Turbine–wake and farm–atmosphere interactions influence wind farm power production. For large offshore farms, the farm–atmosphere interaction is usually the more significant effect. This study proposes an analytical model of the ‘momentum availability factor’ to predict the impact of farm–atmosphere interactions. It models the effects of net advection, pressure gradient forcing and turbulent entrainment, using steady quasi-one-dimensional flow assumptions. Turbulent entrainment is modelled by assuming self-similar vertical shear stress profiles. We used the model with the ‘two-scale momentum theory’ to predict the power of large finite-sized farms. The model compared well with existing results of large-eddy simulations of finite wind farms in conventionally neutral boundary layers. The model captured most of the effects of atmospheric boundary layer (ABL) height on farm performance by considering the undisturbed vertical shear stress profile of the ABL as an input. In particular, the model predicted the power of staggered wind farms with a typical error of 5 % or less. The developed model provides a novel way of predicting instantly the power of large wind farms, including the farm blockage effects. A further simplification of the model to predict analytically the ‘wind extractability factor’ is also presented. This study provides a novel framework for modelling farm–atmosphere interactions. Future studies can use the framework to better model large wind farms.

中文翻译：

---

预测大型风电场功率的动量可用性分析模型

涡轮机-尾流和农场-大气相互作用影响风电场的发电。

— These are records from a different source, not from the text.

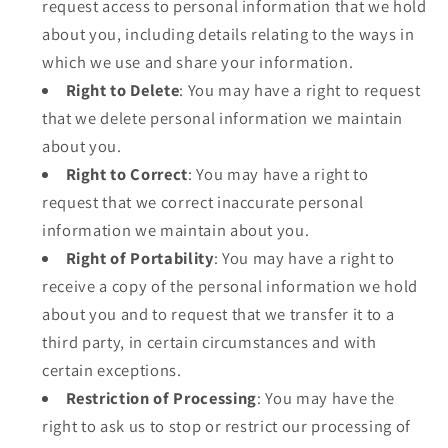
request access to personal information that we hold
about you, including details relating to the ways in
which we use and share your information.
Right to Delete
: You may have a right to request
that we delete personal information we maintain
about you.
Right to Correct
: You may have a right to
request that we correct inaccurate personal
information we maintain about you.
Right of Portability
: You may have a right to
receive a copy of the personal information we hold
about you and to request that we transfer it to a
third party, in certain circumstances and with
certain exceptions.
Restriction of Processing
: You may have the
right to ask us to stop or restrict our processing of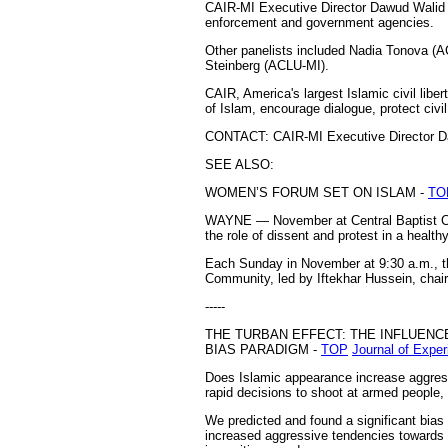
CAIR-MI Executive Director Dawud Walid s
enforcement and government agencies.
Other panelists included Nadia Tonova (
Steinberg (ACLU-MI).
CAIR, America's largest Islamic civil libe
of Islam, encourage dialogue, protect civ
CONTACT: CAIR-MI Executive Director Da
SEE ALSO:
WOMEN’S FORUM SET ON ISLAM -
TO
WAYNE — November at Central Baptist Chu
the role of dissent and protest in a heal
Each Sunday in November at 9:30 a.m., the 
Community, led by Iftekhar Hussein, chair
-----
THE TURBAN EFFECT: THE INFLUEN
BIAS PARADIGM -
TOP
Journal of Expe
Does Islamic appearance increase aggress
rapid decisions to shoot at armed people
We predicted and found a significant bias
increased aggressive tendencies towards M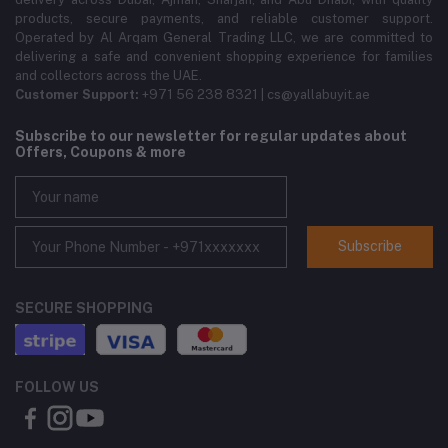
products, secure payments, and reliable customer support.
Operated by Al Arqam General Trading LLC, we are committed to
delivering a safe and convenient shopping experience for families
and collectors across the UAE.
Customer Support:
+971 56 238 8321 | cs@yallabuyit.ae
Subscribe to our newsletter for regular updates about
Offers, Coupons & more
Subscribe
SECURE SHOPPING
FOLLOW US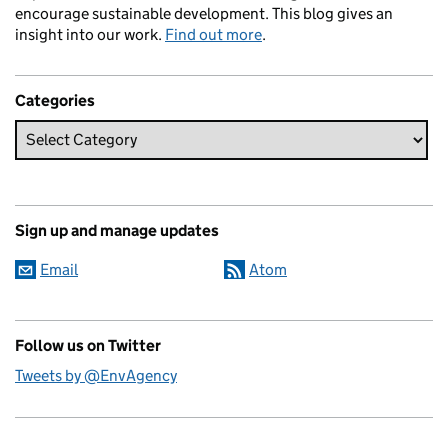
encourage sustainable development. This blog gives an
insight into our work.
Find out more
.
Categories
Sign up and manage updates
Email
Atom
Follow us on Twitter
Tweets by @EnvAgency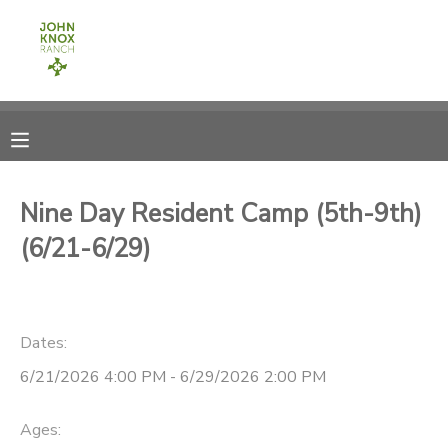
MY ACCOUNT
OVERVIEW
RESERVATIONS
FINANCES
MAKE A PAYMENT
Nine Day Resident Camp (5th-9th)
(6/21-6/29)
DOCUMENT CENTER
MESSAGE CENTER
Dates:
CAMP STORE
6/21/2026 4:00 PM - 6/29/2026 2:00 PM
ONLINE STORE
PHOTO GALLERY
Ages: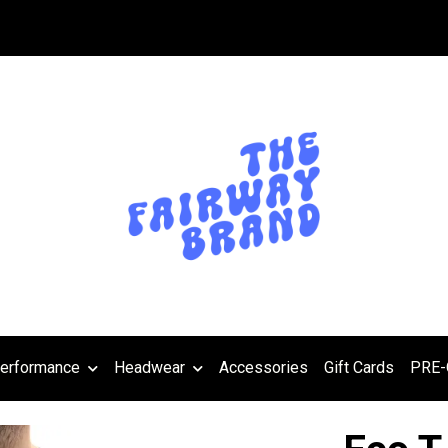
erformance
Headwear
Accessories
Gift Cards
PRE-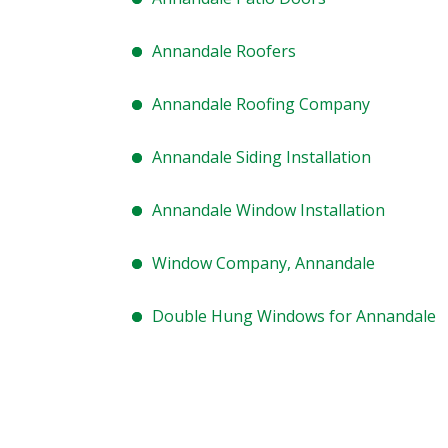
Annandale Roofers
Annandale Roofing Company
Annandale Siding Installation
Annandale Window Installation
Window Company, Annandale
Double Hung Windows for Annandale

对于大型海上农场，农场与大气的相互作用通常是更显着的影响。本研究提出了“动量可用性因子”的分析模型来预测农场与大气相互作用的影响。它使用稳定的准一维流假设来模拟净平流、压力梯度强迫和湍流夹带的影响。通过假设自相似的垂直剪切应力分布来模拟湍流夹带。我们使用带有“双尺度动量理论”的模型来预测大型有限规模农场的功率。该模型与传统中性边界层有限风电场大涡模拟的现有结果进行了很好的比较。该模型通过考虑大气边界层 (ABL) 的未受干扰的垂直剪切应力剖面作为输入，捕获了大气边界层 (ABL) 高度对农场绩效的大部分影响。特别是，该模型对交错风电场的功率进行了预测，典型误差为 5% 或更小。开发的模型提供了一种即时预测大型风电场功率（包括风电场堵塞效应）的新颖方法。还提出了模型的进一步简化，以分析预测“风可提取系数”。这项研究为农场与大气相互作用的建模提供了一个新颖的框架。未来的研究可以使用该框架更好地模拟大型风电场。